Par une ordonnance rendue le 26 janvier 2009, le juge des référés du tribunal administratif de Toulouse suspendit l’exécution de la décision du préfet du Tarn prescrivant la remise du requérant aux autorités grecques. Il constata d’abord qu’une telle décision, susceptible d’être exécutée d’office, ainsi que celle de refus d’admission au séjour au titre de l’asile, créent une situation d’urgence relevant de sa compétence. Constatant que la Cour avait fait application de l’article 39 de son règlement, le juge estima que la demande de mesure provisoire devait être mise en œuvre. Il jugea aussi que « les moyens tirés de ce que la Grèce ne remplirait pas ses obligations internationales en matière d’asile, ce qui aboutirait à ce que la remise [du requérant] aux autorités de ce pays constitue une violation du droit d’asile, apparaissent également de nature à faire naître un doute sérieux quant à la légalité de la décision attaquée (...) ».

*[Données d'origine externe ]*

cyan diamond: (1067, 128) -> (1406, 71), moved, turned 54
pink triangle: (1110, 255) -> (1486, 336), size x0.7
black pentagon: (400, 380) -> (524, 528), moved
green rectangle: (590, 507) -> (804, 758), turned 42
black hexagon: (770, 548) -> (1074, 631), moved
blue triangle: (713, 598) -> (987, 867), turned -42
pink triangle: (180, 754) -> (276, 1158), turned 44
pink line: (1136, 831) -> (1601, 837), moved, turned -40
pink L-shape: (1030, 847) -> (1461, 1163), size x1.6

Le 10 février 2009, la Cour décida de proroger la mesure provisoire pour la durée de la procédure devant la Cour.

Le 14 octobre 2009, le requérant déposa une demande d’asile auprès de l’Office français de protection des réfugiés et apatrides (OFPRA).

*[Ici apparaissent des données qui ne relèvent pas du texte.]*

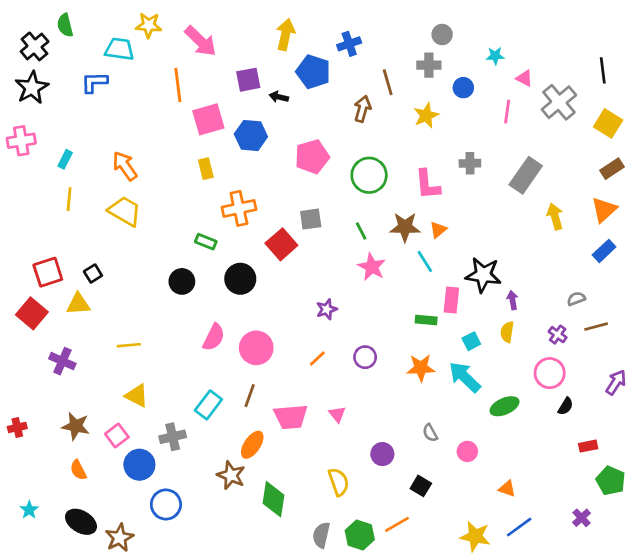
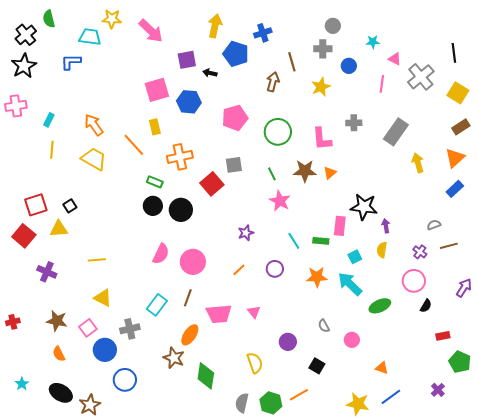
orange line: (178, 85) -> (134, 145), moved, turned -35
cyan line: (425, 262) -> (294, 241), moved
black circle: (182, 281) -> (153, 206), moved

Par une décision du 31 décembre 2009, transmise à la Cour le 10 mars 2010, l’OFPRA reconnut au requérant la qualité de réfugié.

B.  Le droit et la pratique pertinents

1.  Les textes internationaux applicables

Le règlement (CE) no 343/2003 du Conseil du 18 février 2003, ci-après règlement Dublin II, établit les critères et mécanismes de détermination de l’Etat membre de l’Union européenne responsable de l’examen d’une demande d’asile présentée dans l’un des Etats membres par un ressortissant d’un pays tiers ayant transité par un autre Etat membre. L’objectif du règlement Dublin II est de faire assurer l’examen de chaque demande d’asile par un seul Etat membre. Celui-ci devient responsable de cet examen notamment « lorsqu’il est établi, sur la base de preuves ou d’indices (...) que le demandeur d’asile a franchi irrégulièrement, par voie terrestre, maritime ou aérienne, la frontière d’un Etat membre dans lequel il est entré en venant d’un Etat tiers (...) ». Cette responsabilité prend fin douze mois après la date du franchissement irrégulier de la frontière (article 10 § 1 du règlement). Les preuves et indices mentionnés ci-dessus peuvent être obtenus par les Etats par le système « EURODAC » mis en place par le règlement (CE) no 2725/2000 du Conseil afin d’assurer la comparaison des empreintes digitales aux fins de l’application efficace de la convention de Dublin. Selon ce règlement (articles 4 § 1 et 8 § 1), les Etats membres doivent relever sans tarder l’empreinte digitale de tous les doigts de chaque demandeur d’asile et de chaque étranger (âgé de quatorze ans au moins) ayant franchi irrégulièrement la frontière et ayant été appréhendé.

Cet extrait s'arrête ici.